February 19, 2025
SEOUL – Bong Joon-ho’s first film in six years performs a curious act of self-replication. Like its protagonist, an endlessly reproducible space colonist, “Mickey 17” copies the director’s familiar preoccupations while draining them of their animating force. The result is a $150 million big-budget exercise in diminishing returns.
The premise proclaims itself as quintessential Bong: Mickey Barnes (Robert Pattinson), fleeing Earth’s loan sharks, signs up as an “expendable” on a colonial mission to the ice planet Niflheim. His job is to die, repeatedly, while his consciousness gets downloaded into freshly printed bodies. When Mickey 17 improbably survives a deadly fall, he confronts his replacement, Mickey 18, setting in motion a conflict between identical selves.
What’s missing here isn’t Bong’s politics — his career-long interrogation of power relations remains intact — but rather the formal ingenuity that once made those politics sting. Where “Snowpiercer” weaponized its ingenious train-as-society metaphor and “Okja” delivered a visceral thrill in its chase, “Mickey 17” largely lets its questions float in midair. From ecological crisis to colonial exploitation, drug abuse to the myth of meritocracy, and even Foucauldian biopolitics in its calorie-controlled spaceship, each theme arrives with perfunctory efficiency and departs without resonance; they are narrative checkpoints with functions, not implications.
This emptiness flows directly from the metabolism of its storytelling. Each plot point drowns in lengthy exposition, delivered through Mickey’s nasal, disengaged voiceover, that simultaneously over-explains its mechanics while under-exploring its philosophical implications.
Are identical clones identical selves? Does disposable labor inevitably breed disposable consciousness? Is replicated humanity capitalism’s logical endpoint? These vital questions loom large within the film’s universe, where “multiples” remain a hotly contested phenomenon. Yet, the film chooses to skim past their weight.
When Mickey’s narration waves away clone-printing debates as “ethical fights and religious blah blah,” it signals not strategic evasion but a poverty of ideas. The pattern persists in Nasha (Naomi Ackie), the ship’s combat specialist and Mickey’s devoted lover, who greets her lover’s duplication by celebrating the prospect of more sex — a telling reduction of a metaphysical crisis to juvenile fantasy.
This feel-good approach defines not just the film’s philosophical reach but its ultimate destination — the director’s ethical vision writ large. For a film centered on expendable bodies and replicated consciousness, it settles too comfortably on affirming humanity’s innate worth. The climactic mass uprising, complete with preachy antiauthoritarian and anticolonial speeches about human dignity, trades the director’s signature narrative gamesmanship for manipulative didacticism. It’s a disappointing departure from Bong’s characteristically organic narratives, where showing is usually prioritized over telling.
Even Bong’s trademark black humor has lost the tartness of his Korean-language works, suggesting something vital was lost in translation. Mark Ruffalo embodies this deficiency as Kenneth Marshall, a failed politician-turned-space colony commander. At a recent Seoul press conference, Bong praised the character’s “unprecedented, cute charm” — but it turns out he has neither of those qualities. Ruffalo’s Marshall, with his crass rhetoric and kitschy swagger, brazenly channels Trump by way of SNL while lacking the layered menace that made the wealthy family in “Parasite” so effectively unsettling. Toni Collette’s Ylfa, the demagogue’s vain, sauce-obsessed wife wielding excessive influence over her husband, resonates pointedly with Korean viewers with their own presidential politics, yet never transcends mere caricature.

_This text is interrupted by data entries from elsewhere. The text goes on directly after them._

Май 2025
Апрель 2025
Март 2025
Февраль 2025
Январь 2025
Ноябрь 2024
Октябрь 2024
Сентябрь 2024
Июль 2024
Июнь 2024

Retreating to blockbuster territory provides no salvation either, as the film’s attempts at spectacle feel recursive. Cinematographer Darius Khondji renders Niflheim in the same apocalyptic whites that blanketed “Snowpiercer,” while the indigenous Creepers — giant furry creatures with gaping maws — feel like genetic splices of superpig Okja and, from a more distant yet obvious source, the formidable Ohmu from Hayao Miyazaki’s “Nausicaa of the Valley of the Wind.”
Pattinson provides the film’s sole spark of genuine life, crafting through sheer performative force distinct personalities for his two Mickeys — one meek, one rebellious— while asserting their essential sameness. His Mickey 18 bristles with indignation at the casual cruelty shown to his predecessor, channeling the self-worth Mickey 17 never mustered. Through this fractured mirror of self-recognition, the film finds its rare moments of pathos.
The irony is unavoidable: In his first film since ascending to the pinnacle of global cinema with “Parasite,” Bong has produced something that mimicks its titular expendable protagonist — going through the motions of death and rebirth while losing something essential in each reproduction. His message of resistance persists, its optimism amplified but its disruptive edge dulled. Like the endless Mickeys churned out by the ship’s printer, this is Bong’s cinema with its consciousness intact but its body reduced to mere meat matrix.
“Mickey 17” opens Feb. 28 in theaters in Korea.